Let $k$ be an algebraically closed field of characteristic $0$. Consider the closed subvariety $\mathbb{A}^1_{k}$ of $\mathbb{A}^3_{k}$.
By the local cohomology theory, we have the cohomology sequence \begin{equation} \begin{split} 0 &\rightarrow H^0_{\mathbb{A}^1}(\mathbb{A}^3, \mathcal{O}) \rightarrow H^0(\mathbb{A}^3, \mathcal{O}) \rightarrow H^0(\mathbb{A}^3 \setminus \mathbb{A}^1, \mathcal{O}) \\ &\rightarrow H^1_{\mathbb{A}^1}(\mathbb{A}^3, \mathcal{O}) \rightarrow H^1(\mathbb{A}^3, \mathcal{O}). \end{split} \end{equation}
It is well known that $H^1(\mathbb{A}^3, \mathcal{O}) = 0$, and by Hartogs theorem, we have $H^0(\mathbb{A}^3, \mathcal{O}) \simeq H^0(\mathbb{A}^3 \setminus \mathbb{A}^1, \mathcal{O})$. Therefore, we must have $$ H^1_{\mathbb{A}^1}(\mathbb{A}^3,\mathcal{O}) = 0.$$
On the other hand, there is the short exact sequence $$0 \rightarrow I_{\mathbb{A}^1}^n \rightarrow \mathcal{O}_{\mathbb{A}^3} \rightarrow \mathcal{O}_{\mathbb{A}^3}/I_{\mathbb{A}^1}^n \rightarrow 0$$ which induces the cohomology sequence \begin{equation} \begin{split} 0 &\rightarrow \mathcal{H}om(\mathcal{O}_{\mathbb{A}^3}/I_{\mathbb{A}^1}^n, \mathcal{O}_{\mathbb{A}^3}) \rightarrow \mathcal{H}om(\mathcal{O}_{\mathbb{A}^3}, \mathcal{O}_{\mathbb{A}^3}) \rightarrow \mathcal{H}om(I_{\mathbb{A}^1}^n, \mathcal{O}_{\mathbb{A}^3})\\ &\rightarrow \mathcal{E}xt^1(\mathcal{O}_{\mathbb{A}^3}/I_{\mathbb{A}^1}^n, \mathcal{O}_{\mathbb{A}^3}) \rightarrow 0. \end{split} \end{equation}
Since $\mathcal{O}_{\mathbb{A}^3}$ is locally free, $\mathcal{H}om(\mathcal{O}_{\mathbb{A}^3}/I_{\mathbb{A}^1}^n, \mathcal{O}_{\mathbb{A}^3}) = 0$.
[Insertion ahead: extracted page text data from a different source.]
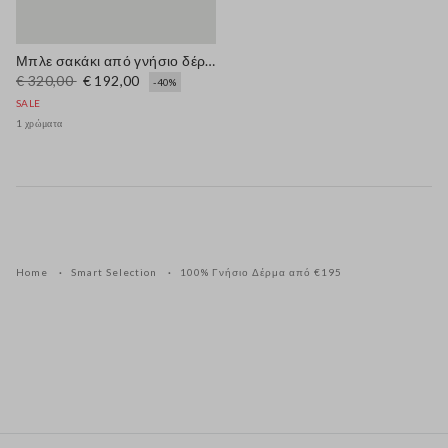
Μπλε σακάκι από γνήσιο δέρμα με κανονική γραμμή
€ 320,00
€ 192,00
-40%
SALE
1 χρώματα
Home
Smart Selection
100% Γνήσιο Δέρμα από €195
Υποσέλιδο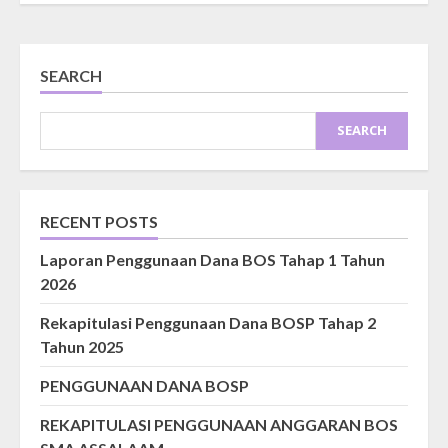
SEARCH
SEARCH
RECENT POSTS
Laporan Penggunaan Dana BOS Tahap 1 Tahun
2026
Rekapitulasi Penggunaan Dana BOSP Tahap 2
Tahun 2025
PENGGUNAAN DANA BOSP
REKAPITULASI PENGGUNAAN ANGGARAN BOS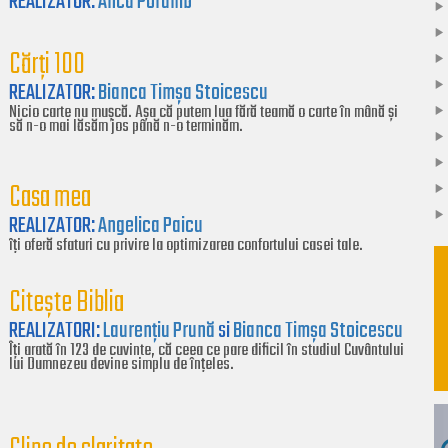
REALIZATOR:
Anca Porumb
Cărți 100
REALIZATOR:
Bianca Timșa Stoicescu
Nicio carte nu mușcă. Așa că putem lua fără teamă o carte în mână și
să n-o mai lăsăm jos până n-o terminăm.
Casa mea
REALIZATOR:
Angelica Paicu
îți oferă sfaturi cu privire la optimizarea confortului casei tale.
Citește Biblia
REALIZATORI:
Laurențiu Prună
si
Bianca Timșa Stoicescu
Îți arată în 123 de cuvinte, că ceea ce pare dificil în studiul Cuvântului
lui Dumnezeu devine simplu de înțeles.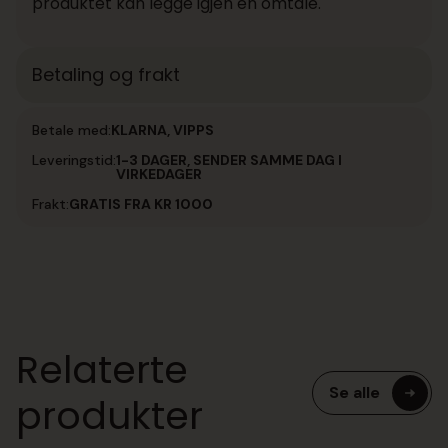
produktet kan legge igjen en omtale.
Betaling og frakt
Betale med:
KLARNA, VIPPS
Leveringstid:
1-3 DAGER, SENDER SAMME DAG I
VIRKEDAGER
Frakt:
GRATIS FRA KR 1000
Relaterte
Se alle
produkter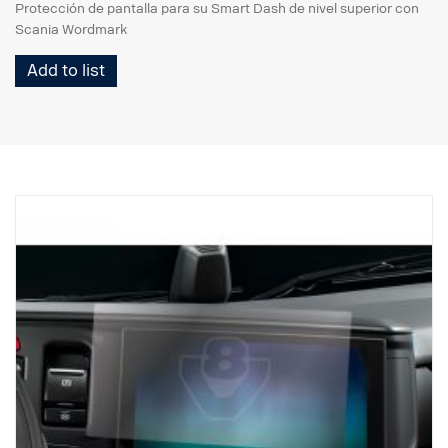
Protección de pantalla para su Smart Dash de nivel superior con
Scania Wordmark
Add to list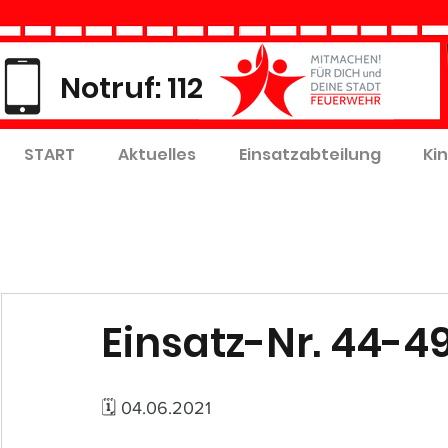
Notruf: 112
START
Aktuelles
Einsatzabteilung
Ki
Einsatz-Nr. 44-4
🗓 04.06.2021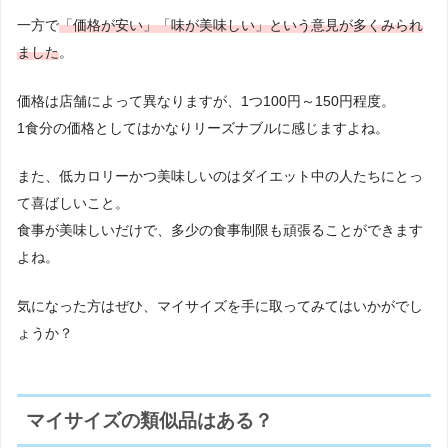
一方で
「価格が安い」「味が美味しい」
という意見が多くみられ
ました
。
価格は店舗によって異なりますが、1つ100円～150円程度。
1食分の価格としてはかなりリーズナブルに感じますよね。
また、低カロリーかつ美味しいのはダイエット中の人たちにとっ
て喜ばしいこと。
食事が美味しいだけで、多少の食事制限も頑張ることができます
よね。
気になった方はぜひ、マイサイズを手に取ってみてはいかがでし
ょうか？
マイサイズの類似品はある？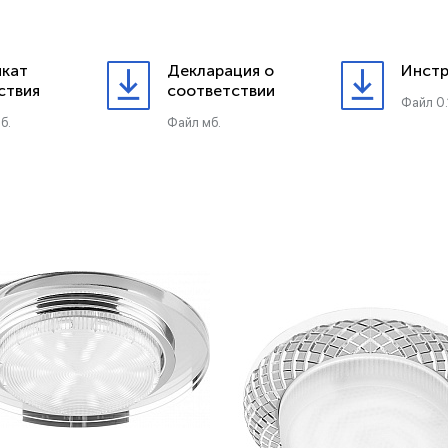
кат
Декларация о
Инстр
ствия
соответствии
Файл 0.
б.
Файл мб.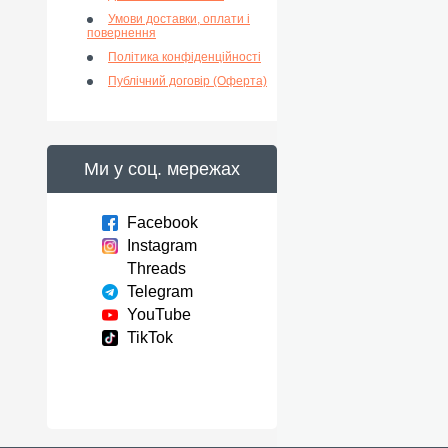
Умови доставки, оплати і
повернення
Політика конфіденційності
Публічний договір (Оферта)
Ми у соц. мережах
Facebook
Instagram
Threads
Telegram
YouTube
TikTok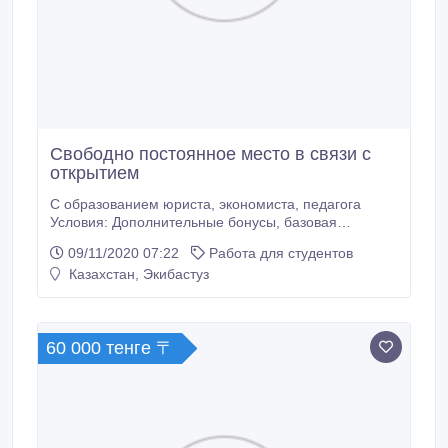
Свободно постоянное место в связи с
открытием
С образованием юриста, экономиста, педагога
Условия: Дополнительные бонусы, базовая
подготовка, карьерный рост.
09/11/2020 07:22
Работа для студентов
Казахстан, Экибастуз
60 000 тенге 〒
By local cohomology theory again, there exists an isomorphism $$\varinjlim Ext^i_{\mathcal{O}}(\mathcal{O}_{\mathbb{A}^3}/I_{\mathbb{A}^1}^n, \mathcal{O}) \xrightarrow{\sim} H^i_{\mathbb{A}^1}(\mathbb{A^3, \mathcal{O}}).$$
Therefore,we have $\mathcal{E}xt^1(\mathcal{O}_{\mathbb{A}^3}/I_{\mathbb{A}^1}^n, \mathcal{O}_{\mathbb{A}^3})=0$, and the morphism $\mathcal{H}om(\mathcal{O}_{\mathbb{A}^3}, \mathcal{O}_{\mathbb{A}^3}) \rightarrow \mathcal{H}om(I_{\mathbb{A}^1}^n, \mathcal{O}_{\mathbb{A}^3})$ should be isomorphism for sufficiently large $n$.
My question is
Can we prove this isomorphism $\mathcal{H}om(\mathcal{O}_{\mathbb{A}^3}, \mathcal{O}_{\mathbb{A}^3}) \rightarrow \mathcal{H}om(I_{\mathbb{A}^1}^n, \mathcal{O}_{\mathbb{A}^3})$ directly?
Is the argument so far correct?
The motivation of this question is that I heard that there exists an isomorphism $$ \varinjlim H^{i-1}(Y, N_{nY}) \xrightarrow{\sim} H^i_Y(X, \mathcal{O})$$ for closed subvariety $Y \subset X$. However, applying this isomorphism to the above discussion, we have $$ Ext^1(\mathcal{O}_{\mathbb{A}^3}/I_{\mathbb{A}^1}^n, \mathcal{O}_{\mathbb{A}^3}) \simeq H^0(\mathbb{A}^1, N_{n\mathbb{A}^1}) \neq 0$$ which is a contradiction.
So, I want to understand the relation between $H^{i-1}(Y, N_{nY})$ and $H^i_Y(X, \mathcal{O})$ more clearly.